In some embodiments, a widget semaphore 184 can be locked multiple times, by the same widget or by different widgets. In one embodiment, the UDDI mechanism counts the number of locks, and requires a similar number of releases in order to actually release the lock. In another embodiment, a single release will unlock the semaphore regardless of the number of times it has been locked.


Once a semaphore has locked a widget, subsequent read and/or write accesses to the locked widget will be queued until receiving a semaphore release indication for the UDDI software. A widget semaphore can be configured to issue an event upon locking, and/or upon packet arrival (pending semaphore release).


Events Mechanism

As noted above, events are part of the interface between UDDI mechanism 32 and UDDI software 52. An event is typically generated by a given widget 172 in order to trigger UDDI software 52 to complete the widget processing. Events are managed by events module 180 (seen in both FIGS. 4 and 5).


In some embodiments, the event mechanism comprises the following interfaces and features:

    • Event trigger: A widget may be configured to issue an event towards the UDDI software upon any suitable trigger, such as:
      • Upon memory/IO/config read and/or write and/or atomic operation.
      • Upon memory/IO/config write or atomic that modifies the value of one or more given bits within the widget state.
    • Event query: UDDI software 52 may retrieve information contained in a given event. The information may be written to memory associated with the UDDI software (“push”), or stored within the UDDI mechanism (“pull”). A given user-defined device may use push events, pull events or both.
    • Interrupt mechanism. An optional mechanism that enables events module 180 to trigger UDDI software 52 to handle an event. Alternatively, the UDDI software may intermittently read (“poll”) memory mapped to the UDDI mechanism for event indications. UDDI mechanism 32 may comprise a single interrupt mechanism for all widgets, or multiple interrupt mechanisms for respective groups of widgets.
    • Flow control mechanism: An optional mechanism used in conjunction with “push” event querying. When using “push” event querying, some form of flow control is needed in order not to overrun the UDDI software resources. Once UDDI software 52 has handled the event, it sends a flow control indication back to the UDDI mechanism to allow additional events to be triggered. UDDI mechanism 32 may comprise a single flow control mechanism for all widgets, or multiple flow control mechanisms for respective groups of widgets. Flow control indications may be credit-based, acknowledgement (ACK) and/or Negative ACK (NAK) based, pause-resume (“backpressure”) based, or any other.

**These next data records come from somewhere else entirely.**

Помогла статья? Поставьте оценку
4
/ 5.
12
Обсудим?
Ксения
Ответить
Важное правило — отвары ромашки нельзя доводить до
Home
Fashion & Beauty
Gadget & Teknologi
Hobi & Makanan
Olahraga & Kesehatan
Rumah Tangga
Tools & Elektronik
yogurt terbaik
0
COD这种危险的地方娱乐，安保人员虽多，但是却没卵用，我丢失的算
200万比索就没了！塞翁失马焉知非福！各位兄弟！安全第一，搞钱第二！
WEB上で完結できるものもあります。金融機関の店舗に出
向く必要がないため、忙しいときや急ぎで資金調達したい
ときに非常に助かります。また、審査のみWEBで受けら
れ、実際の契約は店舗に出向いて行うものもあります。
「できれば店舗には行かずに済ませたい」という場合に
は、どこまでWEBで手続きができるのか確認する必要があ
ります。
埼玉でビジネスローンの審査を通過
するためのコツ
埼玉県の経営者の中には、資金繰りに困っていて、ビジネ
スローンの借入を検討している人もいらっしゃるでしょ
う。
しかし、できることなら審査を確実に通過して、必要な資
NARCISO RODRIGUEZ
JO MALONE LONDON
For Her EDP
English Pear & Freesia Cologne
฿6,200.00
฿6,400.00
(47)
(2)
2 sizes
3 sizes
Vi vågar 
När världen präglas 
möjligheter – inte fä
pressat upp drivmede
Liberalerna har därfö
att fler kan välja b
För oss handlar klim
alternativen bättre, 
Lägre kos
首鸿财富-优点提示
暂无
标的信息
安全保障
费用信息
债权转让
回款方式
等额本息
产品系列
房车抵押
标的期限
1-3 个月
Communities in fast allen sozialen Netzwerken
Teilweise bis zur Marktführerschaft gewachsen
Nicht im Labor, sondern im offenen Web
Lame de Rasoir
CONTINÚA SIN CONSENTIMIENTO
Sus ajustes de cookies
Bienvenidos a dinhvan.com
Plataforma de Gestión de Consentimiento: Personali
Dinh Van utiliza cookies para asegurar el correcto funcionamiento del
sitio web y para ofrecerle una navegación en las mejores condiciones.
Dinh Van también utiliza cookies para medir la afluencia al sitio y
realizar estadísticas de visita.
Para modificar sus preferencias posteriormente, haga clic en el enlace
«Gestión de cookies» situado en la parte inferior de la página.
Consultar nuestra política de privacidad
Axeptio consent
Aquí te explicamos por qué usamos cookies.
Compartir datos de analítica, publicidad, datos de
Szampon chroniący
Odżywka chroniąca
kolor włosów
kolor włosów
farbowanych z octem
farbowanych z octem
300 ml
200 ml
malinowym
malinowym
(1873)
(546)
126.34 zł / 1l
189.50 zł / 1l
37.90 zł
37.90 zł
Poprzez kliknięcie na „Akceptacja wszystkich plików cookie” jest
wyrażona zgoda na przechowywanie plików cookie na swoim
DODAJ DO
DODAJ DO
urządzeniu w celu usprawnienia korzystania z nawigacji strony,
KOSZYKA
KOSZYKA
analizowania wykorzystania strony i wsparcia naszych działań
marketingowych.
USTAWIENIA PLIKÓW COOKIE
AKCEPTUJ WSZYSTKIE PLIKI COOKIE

Following receipt of an event, UDDI software 52 may retrieve the following data, for example:

    • Widget and entry being accessed (and/or the original memory/IO/config address and other selection parameters).
    • Opcode: Read/write/atomic operation, or other.
    • Access size
    • Data, e.g., transaction data, and/or state of the widget originating the event, and/or state of additional widgets.


Complex Widgets

Complex widgets provide richer functionality than the simple widgets described above. Complex widgets can be implemented as standalone widgets, or they can utilize one or more of the simple widgets described above with a simple set of configurations (e.g., widget type, event, semaphore configurations, etc.) that together provide higher level functionality. Several non-limiting examples of complex widgets are given below.


Default widget: A widget that is invoked by access to an address for which no device behavior is defined. The default widget typically has no read, write or atomic permissions. The default widget may be configured to return a constant value, to generate an “unsupported request” error message, to move the user-defined device to an error state, or to perform any other suitable action.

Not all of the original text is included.